THE SCIENCE OF
With Chuan C Chang, author of Fundamentals of Piano Practice
interviewed by Leah Young
The Power of Mental Play
-- Out of all the topics in your book, [and you really covered a lot of ground in that book] the idea of mental play is my favorite topic. I never really exercised that part of my brain much before I started reading your book and now that I’ve tried it, I have seen wonderful results. --
Mental play has all kinds of beneficial effects. Not only beneficial, but necessary. All the great performers and the great musicians have tremendous mental play power. It’s obvious to recognize that when one observes what these great musicians did. It's one of the most powerful tools that we have and it's so overlooked.
-- Mental play is a little difficult at first before one adapts to it, but I have found it to be a crucial part of my practice routine. Because I can play a piece and have the muscle memory and there it is. Before I developed the ability to do mental play, I would go and try to play it in my mind without the instrument get stuck so easily. It's really hard at first. Like anything, it gets easier and easier, and it is so powerful and valuable. --
There's an easy way to get out of that kind of fear about mental play. Consider a mother with five kids getting up in the morning, and each kid has his preference on what he eats for breakfast, and how to make each breakfast, and which school they go to, and how they go to school, and when to pick them up, and all that.

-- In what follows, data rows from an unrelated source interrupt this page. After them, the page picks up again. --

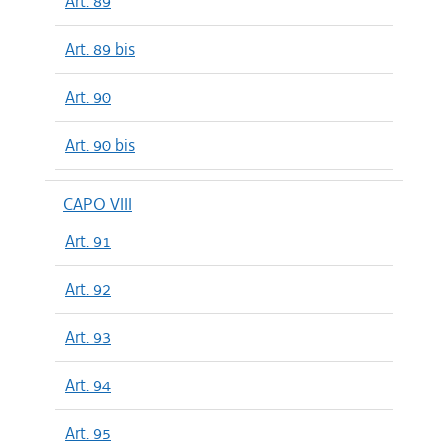
Art. 89
Art. 89 bis
Art. 90
Art. 90 bis
CAPO VIII
Art. 91
Art. 92
Art. 93
Art. 94
Art. 95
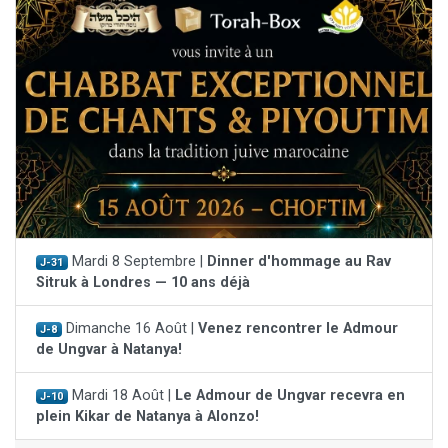
Mardi 8 Septembre |
Dinner d'hommage au Rav
J-31
Sitruk à Londres — 10 ans déjà
Dimanche 16 Août |
Venez rencontrer le Admour
J-8
de Ungvar à Natanya!
Mardi 18 Août |
Le Admour de Ungvar recevra en
J-10
plein Kikar de Natanya à Alonzo!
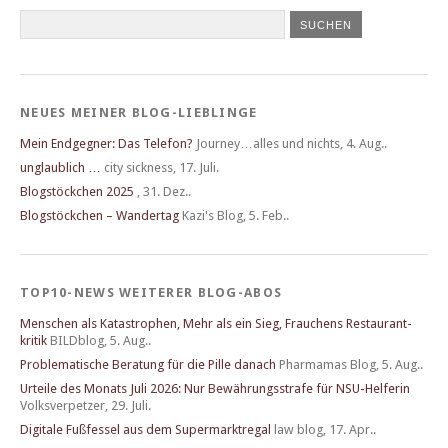
NEUES MEINER BLOG-LIEBLINGE
Mein Endgegner: Das Telefon?
Journey…alles und nichts
,
4. Aug..
unglaublich …
city sickness
,
17. Juli.
Blogstöckchen 2025
,
31. Dez..
Blogstöckchen – Wandertag
Kazi's Blog
,
5. Feb..
TOP10-NEWS WEITERER BLOG-ABOS
Menschen als Katastrophen, Mehr als ein Sieg, Frau­chens Restau­rant­
kritik
BILDblog
,
5. Aug..
Problematische Beratung für die Pille danach
Pharmamas Blog
,
5. Aug..
Urteile des Monats Juli 2026: Nur Bewährungsstrafe für NSU-Helferin
Volksverpetzer
,
29. Juli.
Digitale Fußfessel aus dem Supermarktregal
law blog
,
17. Apr..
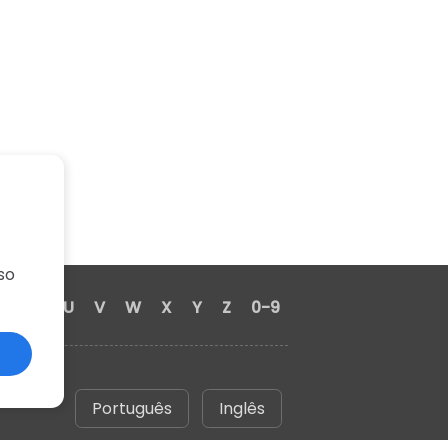
so
S
T
U
V
W
X
Y
Z
0-9
Português
Inglês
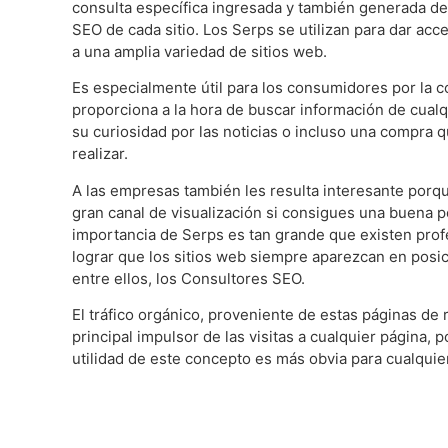
consulta específica ingresada y también generada de
SEO de cada sitio. Los Serps se utilizan para dar acc
a una amplia variedad de sitios web.
Es especialmente útil para los consumidores por la
proporciona a la hora de buscar información de cualqu
su curiosidad por las noticias o incluso una compra 
realizar.
A las empresas también les resulta interesante porq
gran canal de visualización si consigues una buena p
importancia de Serps es tan grande que existen prof
lograr que los sitios web siempre aparezcan en posi
entre ellos, los Consultores SEO.
El tráfico orgánico, proveniente de estas páginas de 
principal impulsor de las visitas a cualquier página, p
utilidad de este concepto es más obvia para cualquie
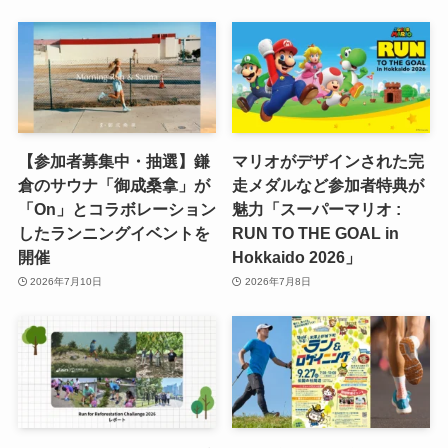
【参加者募集中・抽選】鎌
マリオがデザインされた完
倉のサウナ「御成桑拿」が
走メダルなど参加者特典が
「On」とコラボレーション
魅力「スーパーマリオ :
したランニングイベントを
RUN TO THE GOAL in
開催
Hokkaido 2026」
2026年7月10日
2026年7月8日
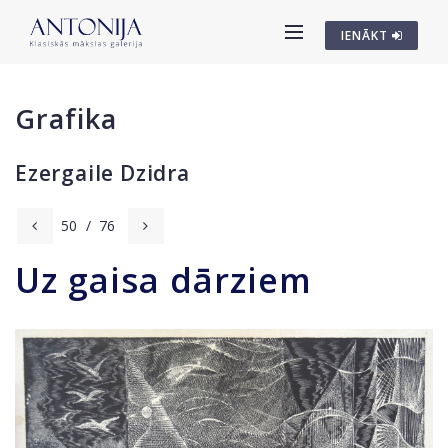
IENĀKT
Grafika
Ezergaile Dzidra
50
/
76
Uz gaisa dārziem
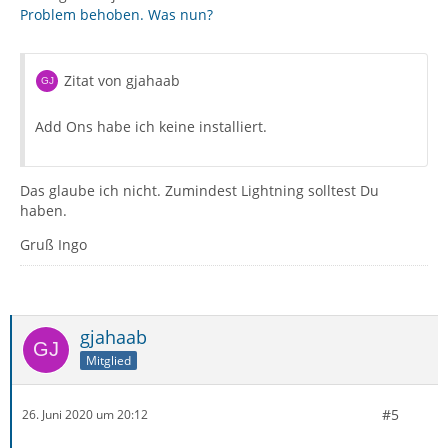
Problem behoben. Was nun?
Zitat von gjahaab
Add Ons habe ich keine installiert.
Das glaube ich nicht. Zumindest Lightning solltest Du
haben.
Gruß Ingo
gjahaab
Mitglied
#5
26. Juni 2020 um 20:12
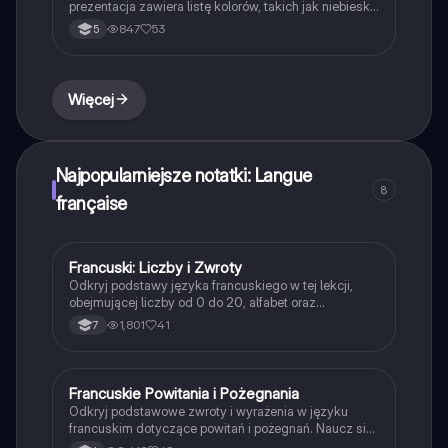
prezentacja zawiera listę kolorów, takich jak niebieski,
pomarańczowy, żółty i wiele innych, wraz z ich
847
53
5
tłumaczeniami na język polski. Idealne dla uczniów
uczących się francuskiego.
Więcej
Najpopularniejsze notatki: Langue
8
française
Francuski: Liczby i Zwroty
Język francuski
Odkryj podstawy języka francuskiego w tej lekcji,
obejmującej liczby od 0 do 20, alfabet oraz
podstawowe zwroty. Idealne dla początkujących
1,801
41
7
uczniów, którzy chcą szybko przyswoić kluczowe
elementy francuskiego słownictwa.
Francuskie Powitania i Pożegnania
Język francuski
Odkryj podstawowe zwroty i wyrażenia w języku
francuskim dotyczące powitań i pożegnań. Naucz się,
jak się przedstawiać, pytać o samopoczucie oraz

When a mother wakes up in the morning, she goes through this entire thing in the morning to make sure that she knows what to do for the day. That's mental play. She's never been trained in mental play. Yet, she's an expert in it. The mental play she conducts in figuring out the whole day is much more complicated than a Bach invention!
Mental play is not difficult, and everybody does it. If you're not trained to do that in music, it's difficult to get started. But conceptually, everybody already does it. There's no reason to be afraid of it, or think of it as difficult. You just have to use it and practice it.
-- You'll often see people, myself included, who get nervous playing in a recital, and we start thinking, "Oh no. I'm messing up. This is awful. This is like a bad dream." These are the thoughts that are so loudly going through our heads as we perform. But now I'm training myself so when I'm performing, and also when I'm practicing, to be very focused on playing the music in the moment in my head and not be thinking about other things. That's another application for mental play, mental play in tandem with physical play. --
Mental play is the best cure for stage fright. Before, I used to get so nervous. I hated performing just because of the nervousness. Then I learned about the mental play when I was about 50 years old. I said, "Man, this is great."
I started using it and I found out that if I can mentally play a piece completely away from the piano, I wasn't nervous at all. Now I wonder, "How does anybody perform without mental play? It's so scary!"